PREVIOUS DESIGN EXPERIENCE
Warnings often are unseen and misunderstood
The primary method for communicating warnings was through Tinder app inbox messages; however, internal analytics revealed that most users do not open these messages, causing many warnings to be missed.
User research confirmed that this leads to widespread confusion, particularly among those with multiple warnings, who often do not understand which behavior triggered a ban.
Even when users do read the messages, interviews and feedback indicated that the vague language fails to clearly communicate the specific violation, making it difficult for users to understand what they did wrong and how to correct their behavior.

SOLUTION
Building trust through clarity and visibility
Research and user feedback highlighted the need for greater visibility and clearer communication around account warnings and bans. By improving the visibility of warnings and providing detailed context in ban screens, users gain a clearer understanding of the specific violations that triggered their account actions. This transparency fosters self-awareness and trust, while also reducing customer support volume across internal and external channels.
PROPOSED
Warning Experience
DESIGN CONSIDERATIONS
Ensuring users see, understand, and can act on policy alerts
VISIBILITY
Previously, warnings were hidden in Tinder’s inbox messages, only visible if users tapped on them. The redesign surfaces warnings as a full-screen bottom sheet upon app open, ensuring messages are front and center and immediately noticed by users.
CLARITY
The redesign provides users with clear, actionable context: warning counter shows how many warnings they’ve received, specific policy details explain the violation with a link to the relevant rules, and the exact user-generated content that triggered the warning is surfaced. This approach reduces confusion, supports self-correction, and minimizes appeals.
TRANSPARENCY
When users fail to correct behavior after multiple warnings, a suspension is triggered. The suspension screen surfaces at this moment, and a dynamic timer clearly shows how long the user must wait before regaining access, providing transparency and context around the consequence of repeated violations.
USER ACTION & CONTROL
Clear CTAs empower users to take immediate action. Specifically for the warning screens, the primary CTA dynamically routes users to fix the content while it’s top of mind. The secondary CTA directs users to the Appeal Center to dispute the violation if they believe it was issued in error. This design gives users control over how to respond when the warning surfaces.
LEARNINGS & TAKEAWAYS
Empathy and clarity in designing safety experience
Reflecting on this project, it was meaningful to work on a consumer-facing safety product at Tinder, especially as my last before transitioning out. I grew as a Trust & Safety designer, learning how to translate complex systems into approachable, educational experiences that support users seeking meaningful connections.

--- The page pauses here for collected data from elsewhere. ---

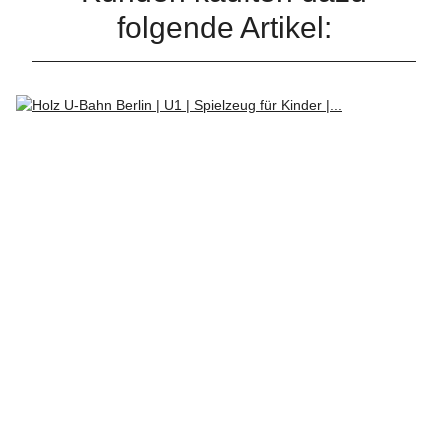
folgende Artikel:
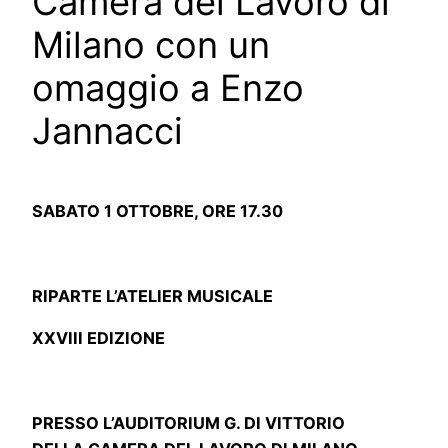
Camera del Lavoro di
Milano con un
omaggio a Enzo
Jannacci
SABATO 1 OTTOBRE, ORE 17.30
RIPARTE L’ATELIER MUSICALE
XXVIII EDIZIONE
PRESSO L’AUDITORIUM G. DI VITTORIO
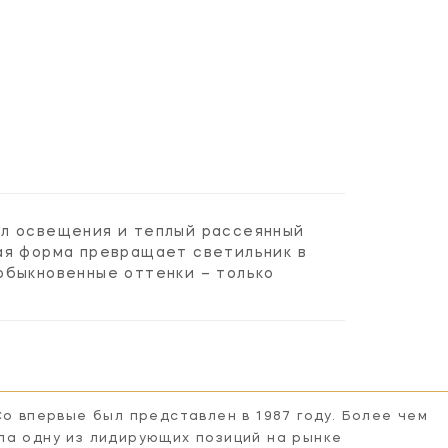
гол освещения и теплый рассеянный
ая форма превращает светильник в
обыкновенные оттенки – только
Co впервые был представлен в 1987 году. Более чем
ла одну из лидирующих позиций на рынке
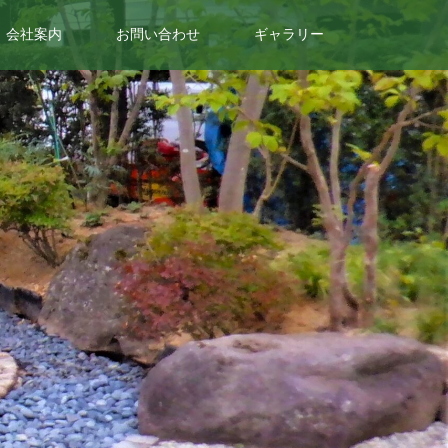
会社案内
お問い合わせ
ギャラリー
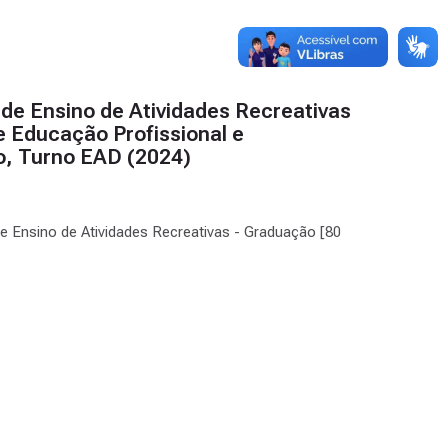
 de Ensino de Atividades Recreativas
e Educação Profissional e
do, Turno EAD (2024)
de Ensino de Atividades Recreativas - Graduação [80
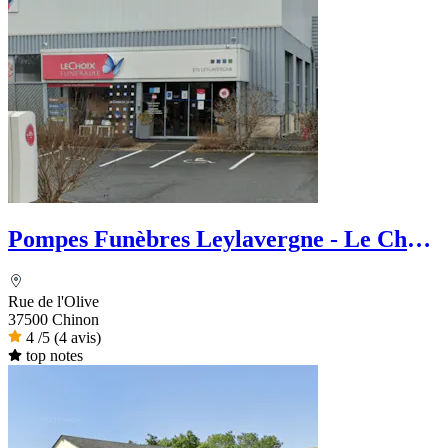
Pompes Funèbres Leylavergne - Le Choix
Funéraire
Rue de l'Olive
37500 Chinon
4
/5
(4 avis)
top notes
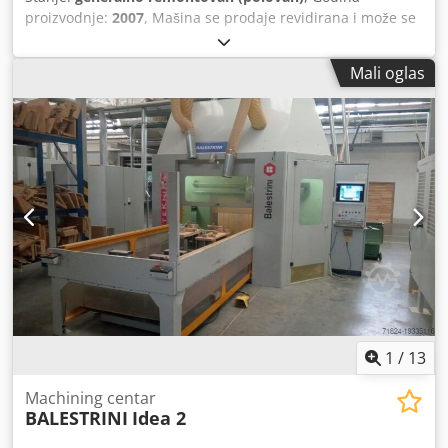
proizvodnje:
2007
, Mašina se prodaje revidirana i može se
isprobati u našem magacinu. Cena EXW, montaža nije
uključena. Dodpfsxbgmwsx Aanock Rok isporuke: 75 dana
Mali oglas
od prijema avansa.
1
/
13
Machining centar
BALESTRINI
Idea 2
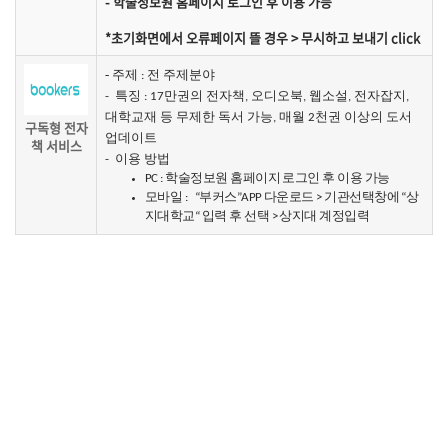
- 학술정보원 홈페이지 로그인 후 이용 가능
*초기화면에서 오류페이지 뜰 경우 > 무시하고 보내기 click
- 주제
전 주제분야
:
특징
만권의 전자책
오디오북
웹소설
전자잡지
-
: 17
,
,
,
,
대학교재 등 무제한 독서 가능
매월
천권
,
2
이상의 도서
구독형 전자
업데이트
책 서비스
- 이용 방법
PC : 학술정보원 홈페이지 로그인 후 이용 가능
모바일 : “부커스”APP 다운로드 > 기관선택창에 “상
지대학교“ 입력 후 선택 > 상지대 계정입력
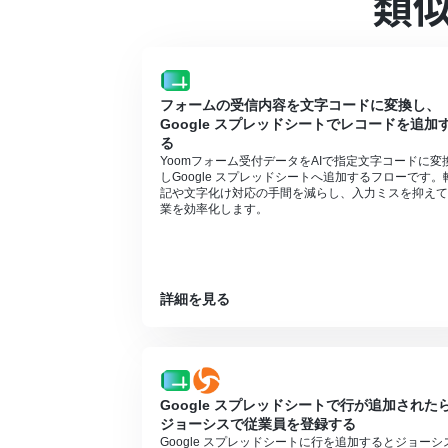
類
かも設定できます。
■注意事項
OneDrive、Google スプレッドシート
OCRまたは音声を文字起こしするAIオペ
フォームの受信内容を文字コードに変換し、
合は設定しているフローボットのオペレー
Google スプレッドシートでレコードを追加
チームプランやサクセスプランなどの有料プ
る
ョン）を使用することができます。
Yoomフォーム受付データをAIで指定文字コードに変
Microsoft365（旧Office365）に
しGoogle スプレッドシートへ追加するフローです。
に失敗する可能性があります。
記や文字化け対応の手間を減らし、入力ミスを抑えて
業を効率化します。
詳細を見る
Google スプレッドシートで行が追加された
ジョーシスで従業員を登録する
Google スプレッドシートに行を追加するとジョーシ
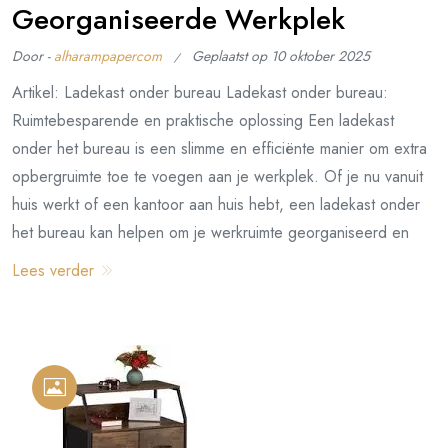
Georganiseerde Werkplek
Door -
alharampapercom
Geplaatst op
10 oktober 2025
Artikel: Ladekast onder bureau Ladekast onder bureau:
Ruimtebesparende en praktische oplossing Een ladekast
onder het bureau is een slimme en efficiënte manier om extra
opbergruimte toe te voegen aan je werkplek. Of je nu vanuit
huis werkt of een kantoor aan huis hebt, een ladekast onder
het bureau kan helpen om je werkruimte georganiseerd en
Lees verder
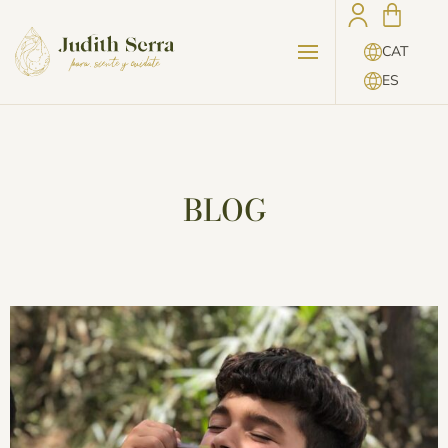
CAT
ES
BLOG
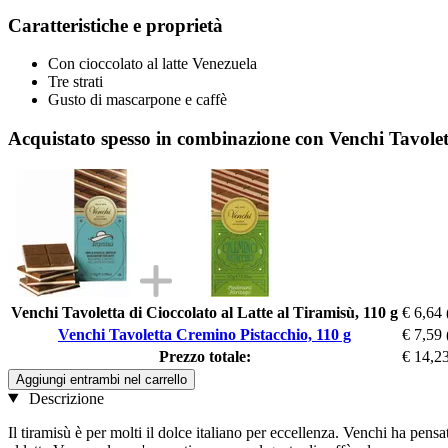
Caratteristiche e proprietà
Con cioccolato al latte Venezuela
Tre strati
Gusto di mascarpone e caffè
Acquistato spesso in combinazione con Venchi Tavolet
Venchi Tavoletta di Cioccolato al Latte al Tiramisù, 110 g
€ 6,64
Venchi Tavoletta Cremino Pistacchio, 110 g
€ 7,59
Prezzo totale:
€ 14,2
Aggiungi entrambi nel carrello
Descrizione
Il tiramisù è per molti il dolce italiano per eccellenza. Venchi ha pensa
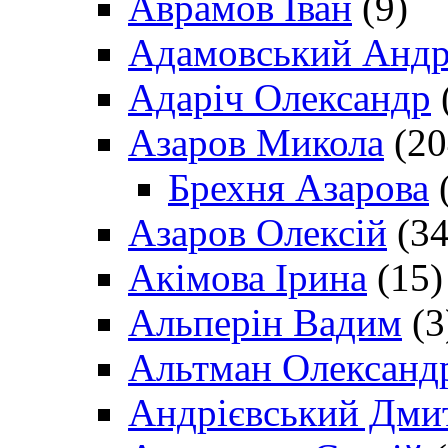
Аврамов Іван
(9)
Адамовський Андр
Адаріч Олександр
Азаров Микола
(20
Брехня Азарова
(
Азаров Олексій
(34
Акімова Ірина
(15)
Альперін Вадим
(3
Альтман Олександ
Андрієвський Дми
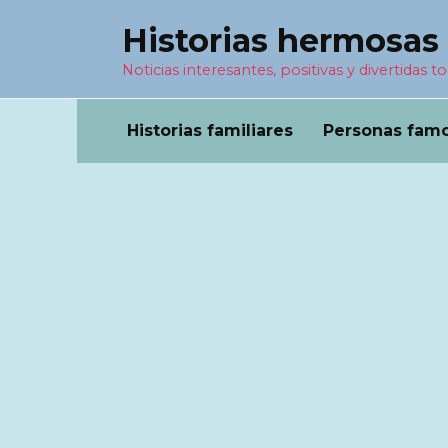
Перейти
Historias hermosas
к
содержанию
Noticias interesantes, positivas y divertidas to
Historias familiares
Personas fam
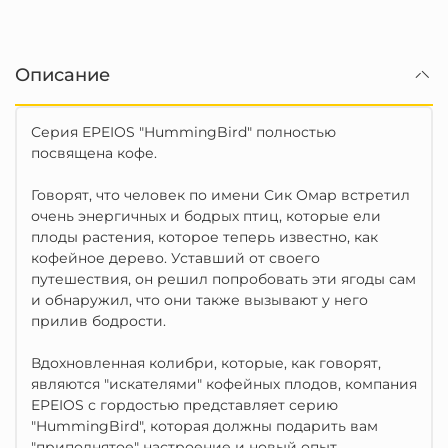
Описание
Серия EPEIOS "HummingBird" полностью
посвящена кофе.
Говорят, что человек по имени Сик Омар встретил
очень энергичных и бодрых птиц, которые ели
плоды растения, которое теперь известно, как
кофейное дерево. Уставший от своего
путешествия, он решил попробовать эти ягоды сам
и обнаружил, что они также вызывают у него
прилив бодрости.
Вдохновленная колибри, которые, как говорят,
являются "искателями" кофейных плодов, компания
EPEIOS с гордостью представляет серию
"HummingBird", которая должны подарить вам
"приподнятое" настроение и новый опыт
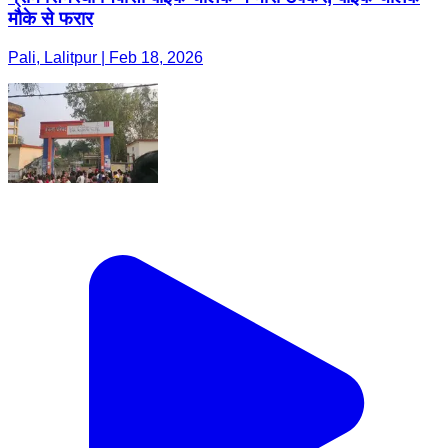
मौके से फरार
Pali, Lalitpur | Feb 18, 2026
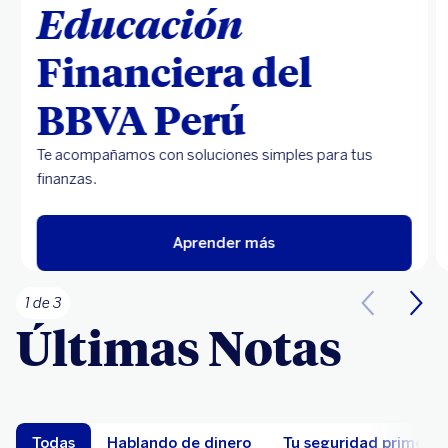
Educación
Financiera del
BBVA Perú
Te acompañamos con soluciones simples para tus
finanzas.
Aprender más
1 de 3
Últimas Notas
Todas
Hablando de dinero
Tu seguridad primero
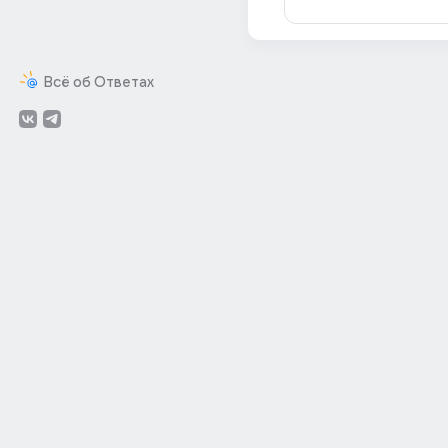
Всё об Ответах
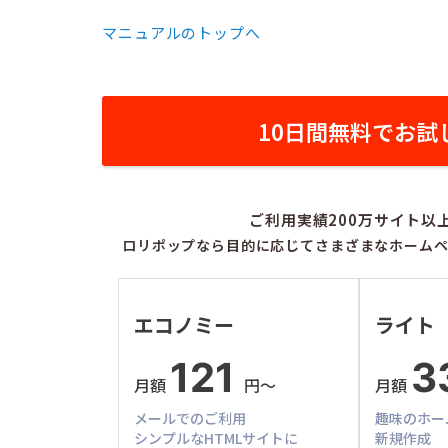
マニュアルのトップへ
10日間無料でお試
ご利用実績200万サイト以
ロリポップなら目的に応じてさまざまなホームペ
エコノミー
ライト
121
3
月額
円〜
月額
メールでのご利用
趣味のホー
シンプルな
HTML
サイトに
新規作成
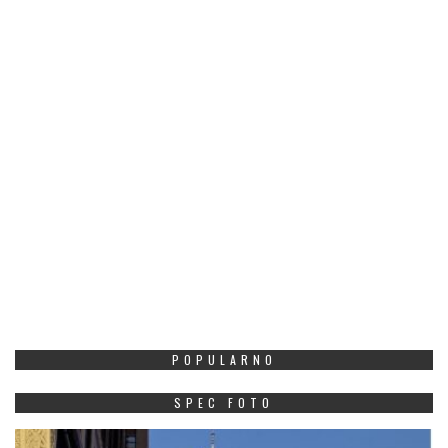
POPULARNO
SPEC FOTO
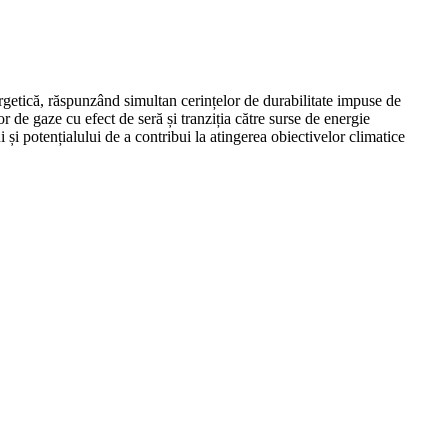
rgetică, răspunzând simultan cerințelor de durabilitate impuse de
 de gaze cu efect de seră și tranziția către surse de energie
 și potențialului de a contribui la atingerea obiectivelor climatice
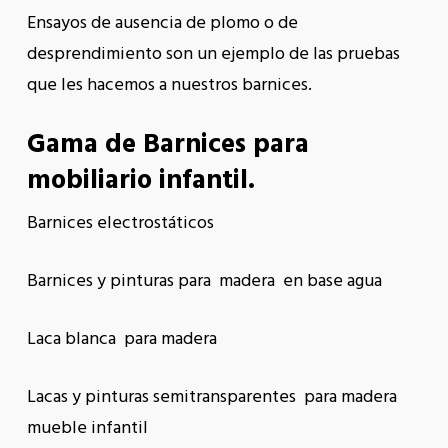
Ensayos de ausencia de plomo o de
desprendimiento son un ejemplo de las pruebas
que les hacemos a nuestros barnices.
Gama de Barnices para
mobiliario infantil.
Barnices electrostáticos
Barnices y pinturas para madera en base agua
Laca blanca para madera
Lacas y pinturas semitransparentes para madera
mueble infantil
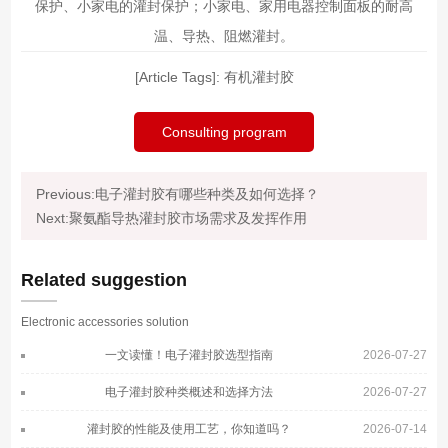
保护、小家电的灌封保护；小家电、家用电器控制面板的耐高
温、导热、阻燃灌封。
[Article Tags]:
有机灌封胶
Consulting program
Previous:电子灌封胶有哪些种类及如何选择？
Next:聚氨酯导热灌封胶市场需求及发挥作用
Related suggestion
Electronic accessories solution
一文读懂！电子灌封胶选型指南
2026-07-27
电子灌封胶种类概述和选择方法
2026-07-27
灌封胶的性能及使用工艺，你知道吗？
2026-07-14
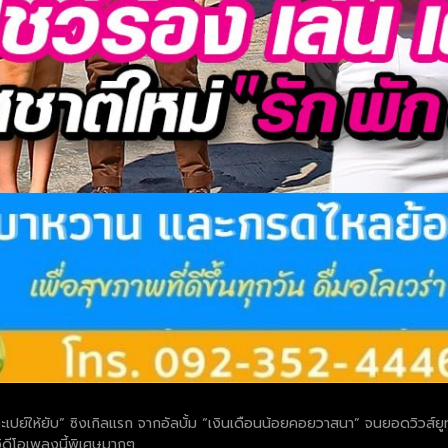
เปย์ให้ยับ” ซิงเกิลแรก จากอัลบั้ม “เงินเดือนน้อยคอยวาสนา” จนยอดวิวส์ยูทู
วิดีโอเพลงนี้พิเศษมากๆ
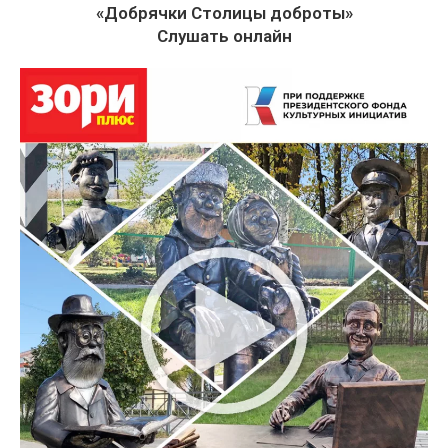
«Добрячки Столицы доброты»
Слушать онлайн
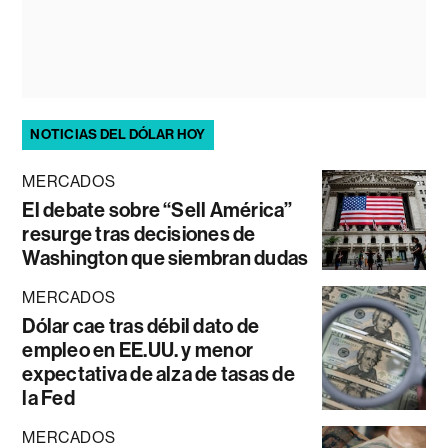
NOTICIAS DEL DÓLAR HOY
MERCADOS
El debate sobre “Sell América”
resurge tras decisiones de
Washington que siembran dudas
MERCADOS
Dólar cae tras débil dato de
empleo en EE.UU. y menor
expectativa de alza de tasas de
la Fed
MERCADOS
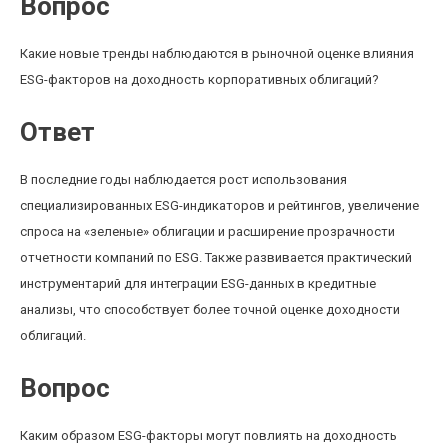
Вопрос
Какие новые тренды наблюдаются в рыночной оценке влияния
ESG-факторов на доходность корпоративных облигаций?
Ответ
В последние годы наблюдается рост использования
специализированных ESG-индикаторов и рейтингов, увеличение
спроса на «зеленые» облигации и расширение прозрачности
отчетности компаний по ESG. Также развивается практический
инструментарий для интеграции ESG-данных в кредитные
анализы, что способствует более точной оценке доходности
облигаций.
Вопрос
Каким образом ESG-факторы могут повлиять на доходность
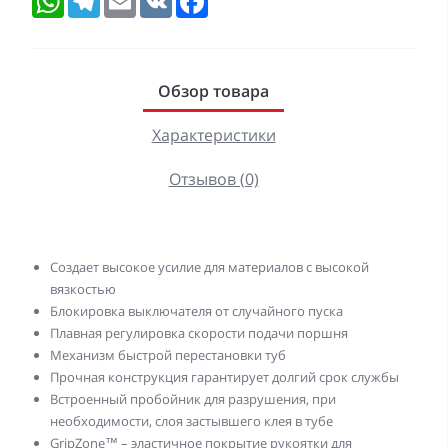
Обзор товара
Характеристики
Отзывов (0)
Создает высокое усилие для материалов с высокой
вязкостью
Блокировка выключателя от случайного пуска
Плавная регулировка скорости подачи поршня
Механизм быстрой перестановки туб
Прочная конструкция гарантирует долгий срок службы
Встроенный пробойник для разрушения, при
необходимости, слоя застывшего клея в тубе
GripZone™ – эластичное покрытие рукоятки для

This project reinforced the importance of clarity, intent, and empathy in Trust & Safety design. Users respond best to straightforward guidance and transparent communication, enabling them to take the right actions confidently.
Leveraging my experience leading moderation tools and user research, I translated complex logic from backend to policy into user-centered experiences that are actionable, understandable, and trustworthy. This project strengthened my ability to design with purpose while validating that simplicity and clarity drive better adoption and user trust.